The difference between the way men and women are valued is real. I don't have a girly job (programming) but I would never ever in a million years use "Alexandra" on my resume; I doubt I'd get half as many call backs.

Heather - Thanks for putting the word out on the importance of Advocacy (also a "girly" job - and seriously underpaid as a profession in most cases) and it's importance. I have found every point you make to be true, and what needs to happen is a mindset shift. That can only come about from enough people making enough noise that the poor attitudes get noticed and changed. By the way - although it IS usually woman who are hurt most; not always. Male nurses, for example, especially the "floor" or care-giving nurses and aides - they could tell a few stories, too. We need to value our caregivers, of all kinds, regardless of their gender - and we need to suppport them with better pay and better benefits so that they can take care of their own families and their own bodies (more work for our massage therapists!) as would be optimal in such a demainding profression. Thanks for bringing this discussion out of the closet again. Denise

I agree, Denise- caregiving jobs are terribly underpaid, and it's such hard work, both physically and mentally, yet really gets no concrete acknowledgement as such. There's lots of advocacy work to do there! I hear your point about male nurses; I think that while women are expected to go into helping professions and be paid less, there's a whole different kind of pressure for men who decide to go that route. We've all heard that question that male nurses get asked: 'so you couldn't get into med school, hey?' I guess the bottom line is that these jobs don't get a lot of respect regardless of who is doing them (though it's usually women), and that's a real problem. Thanks for your comments!

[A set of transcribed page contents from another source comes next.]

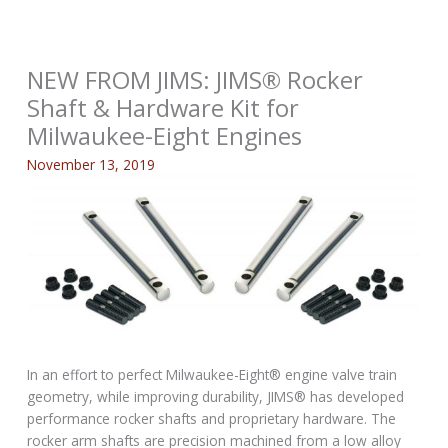
NEW FROM JIMS: JIMS® Rocker
Shaft & Hardware Kit for
Milwaukee-Eight Engines
November 13, 2019
In an effort to perfect Milwaukee-Eight® engine valve train
geometry, while improving durability, JIMS® has developed
performance rocker shafts and proprietary hardware. The
rocker arm shafts are precision machined from a low alloy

Great post! I used to joke that I wished I wanted to be an accountant, for the reasons you talked about with the financial stuff. Your five ways of doing something about it are awesome!

Thanks Jen! Glad you liked it!

Heather and Jen: The 5 Points are most definitely helpful - good reminders of things we should be doing to further the "cause" while still making a living. I do believe that the time is coming when we WILL get more respect; because the "other; read=more traditionally male jobs" will be fewer and fewer, while more and more of us are in need of care-giving. I think we are in an awkward transition time - we had an agricultural revolution, an industrial revolution, and now I believe we are about to have a "human services" revolution - we just don't always see it as caregivers because we are in the midst of it. But we are the trailblazers for generations to come; so we must remember to project positives attitudes towards the nurturing professions while being science-oriented, too. I am Woman; Hear Me Roar! Denise

It is interesting to examine/ gain perspective on the inherent feminine nature of undervalued caregiving jobs. The very instance of undervalued anything is in opposition to the feminine impulse towards knowing the other (often through nurturance). In a world where we can find/ learn/ know anything, human touch and the creative impulse of our humanity becomes precious; an important technology. As we embrace and value with equanimity, we become equanimous.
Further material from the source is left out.